Well both the Lion and the OX are here to tell you that this is a narrow minded self defeating idea. We are ashamed of you for even saying such a thing. It makes me blush.
Didn’t you read this, and this, and this?!?
And besides Mr. Laszlo Bock, who is in charge of all hiring at Google does not agree with you!
Here is what Laszlo said about getting a job at Google, (April 19 2014 interview in the New York Times )
My belief is … that among 18- to 22-year-olds — or people returning to school years later — most don’t put enough thought into why they’re going, and what they want to get out of it…It’s a huge investment of time, effort and money and people should think “incredibly hard about what they’re getting in return.”
…the first thing Google looks for “is general cognitive ability — the ability to learn things and solve problems...a knowledge set that will be invaluable is the ability to understand and apply information — so, basic computer science skills. I’m not saying you have to be some terrific coder, but to just understand how [these] things work you have to be able to think in a formal and logical and structured way. But that kind of thinking doesn’t have to come from a computer science degree. I took statistics at business school, and it was transformative for my career. Analytical training gives you a skill set that differentiates you from most people in the labor market.”
…Humans are by nature creative beings, but not by nature logical, structured-thinking beings. Those are skills you have to learn. One of the things that makes people more effective is if you can do both. … If you’re great on both attributes, you’ll have a lot more options. If you have just one, that’s fine, too.” But a lot fewer people have this kind of structured thought process and creativity.

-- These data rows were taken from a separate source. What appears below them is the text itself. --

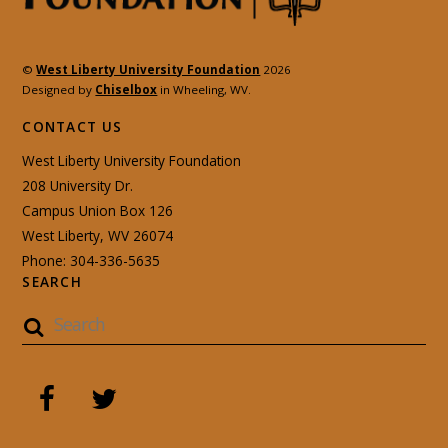
©
West Liberty University Foundation
2026
Designed by
Chiselbox
in Wheeling, WV.
CONTACT US
West Liberty University Foundation
208 University Dr.
Campus Union Box 126
West Liberty, WV 26074
Phone: 304-336-5635
SEARCH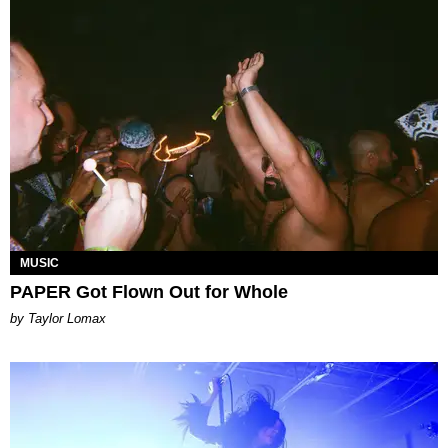
MUSIC
PAPER Got Flown Out for Whole
by Taylor Lomax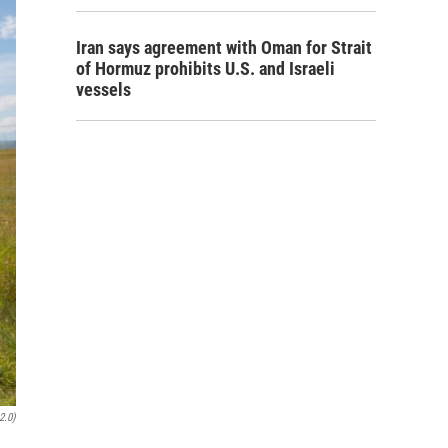
Iran says agreement with Oman for Strait
of Hormuz prohibits U.S. and Israeli
vessels
2.0)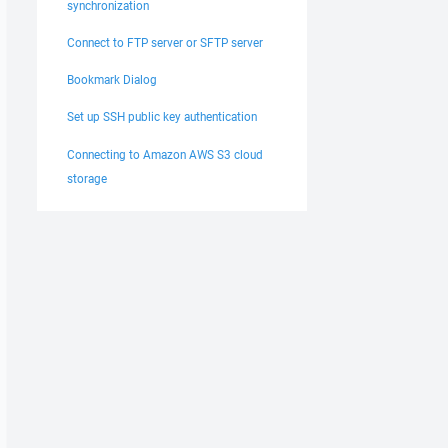
synchronization
Connect to FTP server or SFTP server
Bookmark Dialog
Set up SSH public key authentication
Connecting to Amazon AWS S3 cloud
storage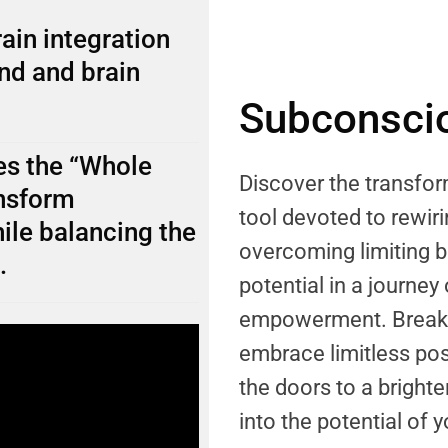
ain integration
nd and brain
Subconscio
s the “Whole
Discover the transf
ansform
tool devoted to rewi
ile balancing the
overcoming limiting b
.
potential in a journey
empowerment. Break f
embrace limitless pos
the doors to a brighter
into the potential of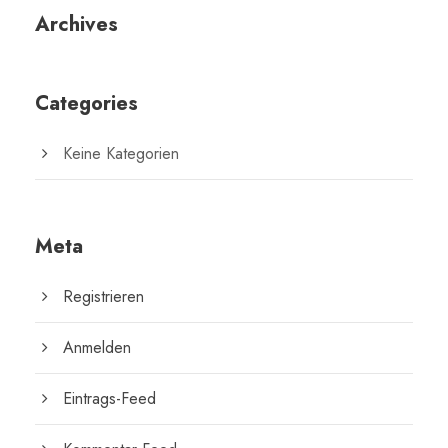
Archives
Categories
Keine Kategorien
Meta
Registrieren
Anmelden
Eintrags-Feed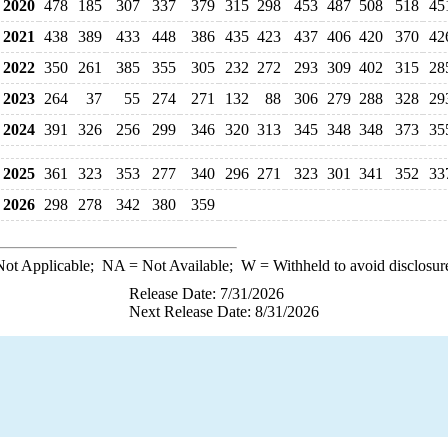
2020
478
185
307
337
379
315
298
453
487
508
518
45
2021
438
389
433
448
386
435
423
437
406
420
370
42
2022
350
261
385
355
305
232
272
293
309
402
315
28
2023
264
37
55
274
271
132
88
306
279
288
328
29
2024
391
326
256
299
346
320
313
345
348
348
373
35
2025
361
323
353
277
340
296
271
323
301
341
352
33
2026
298
278
342
380
359
ot Applicable;
NA
= Not Available;
W
= Withheld to avoid disclosur
Release Date: 7/31/2026
Next Release Date: 8/31/2026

When Bock was asked “Are the liberal arts still important?” he replied,
They are phenomenally important…especially when you combine them with other disciplines.
I don’t think this guy agrees with anything you think really.
You’re probably right – it’s a good guess that he doesn’t think knowledge is worthy of being sought for its own sake, which is a cornerstone of true liberal education.
But then there is nothing wrong with something intrinsically worthy (knowledge, liberal education) also being useful. The true religion should be sought for its own sake, but if an atheist shows that it makes a person happy, this should not be discounted because the one saying it is not a believer.
Similarly Mr. Langley is answering those who would dismiss liberal education because it is not useful. This is not the full truth, but you have to start somewhere.
This is great! Not only do you have a man who is in charge of hiring people for the ultimate dream-job saying that liberal arts are phenomenally important, but he also articulates that the purpose of a liberal arts education is to “be able to think in a formal, logical, structured way” and to form the “ability to learn things and solve problems.” (that last bit is a little Dewey creeping in there, but OK…) So, this is encouraging because not only is he A.) Not confusing the “humanities” with “the liberal arts.” but also, he acknowledges that B.) the ability to think clearly and well must be *taught* (though I have a slight quibble with the “humans are not by nature ….logical beings” statement. I know that he probably means to say that we are not born already thinking logically, but then, maybe he doesn’t know what the term”by nature” means. wait…what? hey! What kind of a liberal arts education did this guy get, anyway? Well, it’s the New York Times, and so I’m putting the blame on the reporter. I suspect a misquote! If the guy in charge of hiring at Google thinks liberal education is important, and he got hired at Google, then he must be liberally educated! QED!